Patience, Pain and Tolerance

Mutual trust and respect are all about accepting others who are different. It sounds simple, but in fact it is a huge task, very difficult to do. Why? Because when someone is different, you don’t understand him; you have difficulty communicating. You might feel you’re losing control. At the very least it’s annoying, and often it’s painful.

To accept someone who’s different from you, you must be patient enough to hear and listen to him or her although their styles are different from yours. That patience is the first step toward tolerance.

In Hebrew, the root consonants of the word “tolerance” (SoVLanut) are “SVL” – and interestingly, there are two other words that derive from that root: “Patience” (SaVLanut) and “pain” (SeVeL). How are these three related? Think about it: Tolerance cannot exist without patience. But to be tolerant of other people’s opinions – and patient enough to listen to those opinions even when you strongly disagree – can be quite painful.

Why should we make such a sacrifice? Why should we have to be so uncomfortable? Because the pain has a payoff: You might learn something!!

Organizations that have achieved mutual trust and respect function in a way that is measurably and even visibly different from organizations that have not. You can see it in the body language of the team members. When there is mutual respect, people seek each other out when they need to make a decision. They meet and discuss and decide together, leaning toward each other and watching each other’s faces for reactions to their ideas.

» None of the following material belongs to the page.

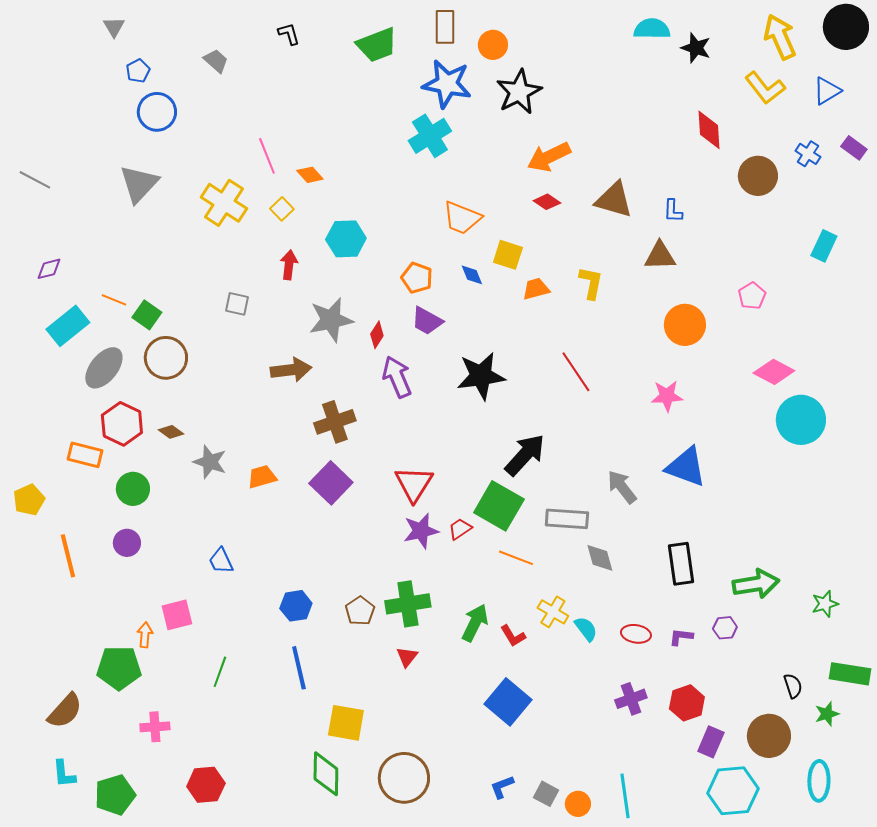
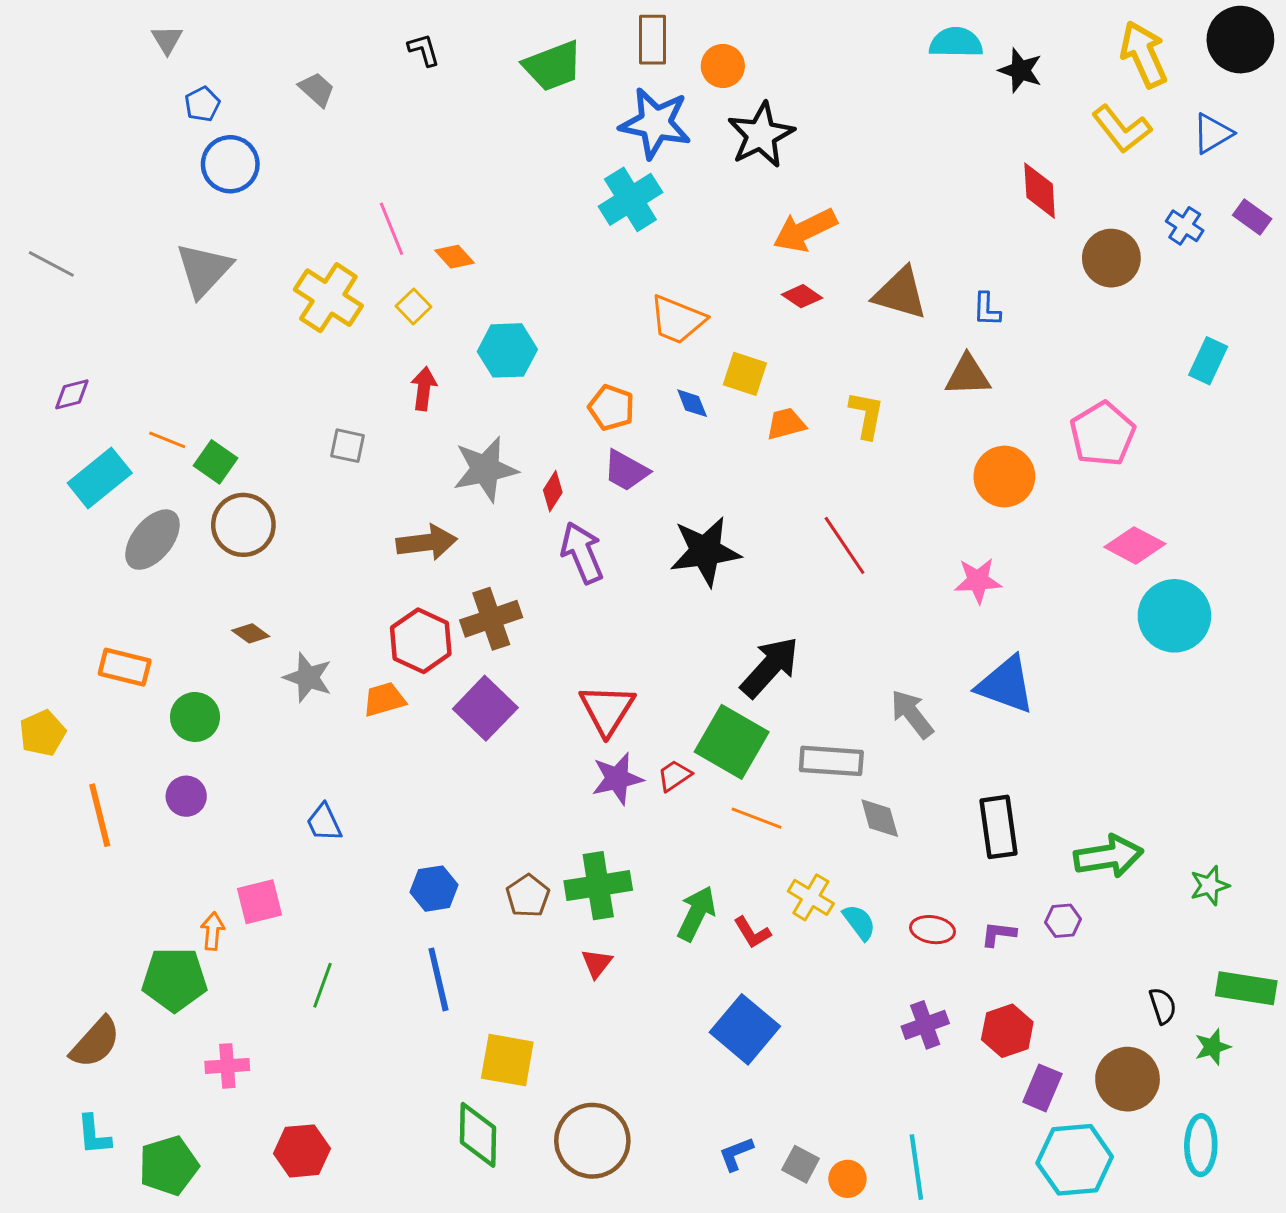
pink pentagon: (752, 296) -> (1103, 434), size x1.6
red hexagon: (122, 424) -> (421, 641), moved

Once a decision is made, team members in an environment of mutual trust turn away from each other and become engaged in implementing their piece of the job. They can afford to turn their backs to each other, because they know they’re not going to be stabbed in the back. Thus their energies can be devoted wholly to the task.

What would you see in an organization that lacked mutual respect and trust? You’d see just the opposite: When managers who don’t respect each other need to make a decision, they will turn their backs to each other and isolate themselves.

And when will they face each other? When it’s time to implement their decisions: Lacking trust, they’ll feel the need to keep an eye on each other.

Do you want a simple way to find out how well managed your own organization is? Just make a note of which way you are facing and where your back is during decision-making and during implementation.

Here is another way to measure the quality of management: The time dimension. To make a decision together rather than alone will obviously take a lot longer. On the other hand, implementing that decision that is owned and supported by the team necessary for the implementation, is easy and quick, because people trust each other and leave each other alone to do their jobs.

Well-managed organizations may spend a long time arriving at a decision because they make it together, but once they’ve decided on a plan of action, implementation is swift, because they don’t try to back-seat-drive each other.

In a badly managed organization, decisions are made quickly because “the fastest way travel is alone,” an individual made the decision and it was thus fast. But how long does it take to implement the decision? Looks like it is going to take forever. Managers who have no confidence in each other will quickly “back seat drive each other” become enmeshed in other people’s areas of responsibility, interfering with and slowing down the process, or not carry out the decision either because they do not understand it or because they do not support it.

For example, how does the decision-making process in the United States compare with Japan’s? We make decisions fast, but it takes us forever to implement. Their decisions are reached painfully slowly, but it takes them no time at all to implement. People often ask me: “Why are the Japanese so successful? Why are they so fast?” Do you know what my answer is? “Because they are so slow.”